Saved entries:
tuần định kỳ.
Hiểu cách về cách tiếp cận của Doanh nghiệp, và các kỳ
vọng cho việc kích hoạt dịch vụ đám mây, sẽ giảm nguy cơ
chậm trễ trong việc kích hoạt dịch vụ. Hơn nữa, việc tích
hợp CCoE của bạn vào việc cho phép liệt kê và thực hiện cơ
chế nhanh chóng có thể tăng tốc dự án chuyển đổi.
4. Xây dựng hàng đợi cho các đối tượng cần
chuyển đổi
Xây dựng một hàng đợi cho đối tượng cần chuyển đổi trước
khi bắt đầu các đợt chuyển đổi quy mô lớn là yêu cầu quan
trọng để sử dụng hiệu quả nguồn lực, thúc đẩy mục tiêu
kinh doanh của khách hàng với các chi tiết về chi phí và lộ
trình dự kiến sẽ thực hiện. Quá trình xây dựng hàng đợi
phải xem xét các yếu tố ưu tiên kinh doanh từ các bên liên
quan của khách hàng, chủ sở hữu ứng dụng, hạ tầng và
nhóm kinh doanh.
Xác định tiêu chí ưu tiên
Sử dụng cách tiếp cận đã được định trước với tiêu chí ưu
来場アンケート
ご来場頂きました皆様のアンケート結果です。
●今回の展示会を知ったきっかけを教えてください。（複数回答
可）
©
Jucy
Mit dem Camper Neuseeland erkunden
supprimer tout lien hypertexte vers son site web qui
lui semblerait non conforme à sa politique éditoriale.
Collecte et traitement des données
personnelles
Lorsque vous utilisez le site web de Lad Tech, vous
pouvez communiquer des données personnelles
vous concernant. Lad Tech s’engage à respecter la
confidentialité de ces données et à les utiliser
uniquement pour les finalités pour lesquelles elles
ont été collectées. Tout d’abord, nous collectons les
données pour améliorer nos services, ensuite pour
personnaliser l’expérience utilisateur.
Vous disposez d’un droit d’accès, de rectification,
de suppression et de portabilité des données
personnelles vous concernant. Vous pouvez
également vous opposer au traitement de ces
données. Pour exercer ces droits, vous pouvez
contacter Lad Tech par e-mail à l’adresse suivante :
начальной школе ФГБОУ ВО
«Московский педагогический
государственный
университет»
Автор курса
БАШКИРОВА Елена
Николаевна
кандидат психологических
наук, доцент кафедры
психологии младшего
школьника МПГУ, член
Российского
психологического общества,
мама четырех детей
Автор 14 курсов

#### TASK DESCRIPTION
Copy out every line from the records that has the word "concernant".

#### PROBLEM SOLUTION
vous concernant. Lad Tech s’engage à respecter la
personnelles vous concernant. Vous pouvez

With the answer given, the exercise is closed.